Read.ai sending meeting reports (unsolicited)

According to their website, “Read AI is an AI copilot for wherever you work, making your meetings, emails, and messages more productive with summaries, content discovery, and recommendations.”. I wasn’t familiar with it until recently when a client reached out to advise that they were, all of a sudden, getting Read Message Reports from various Teams, Zoom and Google Meetings that contained sensitive information from those meetings. The from address is executiveassistant@e.read.ai and there doesn’t appear to be any consistency regarding what meetings are impacted. To date, we have confirmed the following:

  • The user does not have the read.ai browser extension / plugin
  • The user does not have the read.ai app installed in Teams, Zoom or anywhere in their Google ecosystem
  • The user does not have an account at read.ai. We tested this by going to the read.ai website and trying to log in but were prompted that the email wasn’t for an existing user.
  • In the most recent impacted Teams meeting, read.ai was not listed as an invitee.
  • The user reached out to read.ai support to detail what was happening and try to find out why and got the following response:

Thanks for reaching out to Read AI. For context, account creation does not happen automatically; based on your feedback it sounds like you created an account to view meeting notes that were shared with you.
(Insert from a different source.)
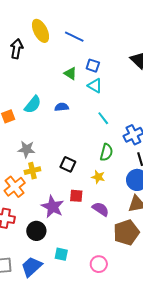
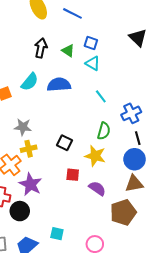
black arrow: (17, 49) -> (41, 48), moved
blue semicircle: (62, 107) -> (59, 85), size x1.6
yellow star: (98, 177) -> (95, 156), size x1.5
purple star: (53, 207) -> (31, 184), moved
black circle: (36, 231) -> (20, 211), moved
When a person using Read invites it to meetings, they have the option to share the meeting report with meeting attendees based on their settings. To ensure that meeting reports are only shared with intended participants, anyone who is not a Read user already will need to create an account to access the meeting notes. Account creation is a multiple-step process (about 13 clicks) that needs to be completed before accessing the report.  Our goal is to be as clear as possible on what is happening in each step of that process.

We want to make it as simple as possible for you to stop or adjust Read:

I am curious to know if anyone reading this uses read.ai (voluntarily / on-purpose or otherwise) or if anyone reading this has found themselves tangled in the same kind of mess that we’re seeing and, if so, if (and how) you were able to unravel it.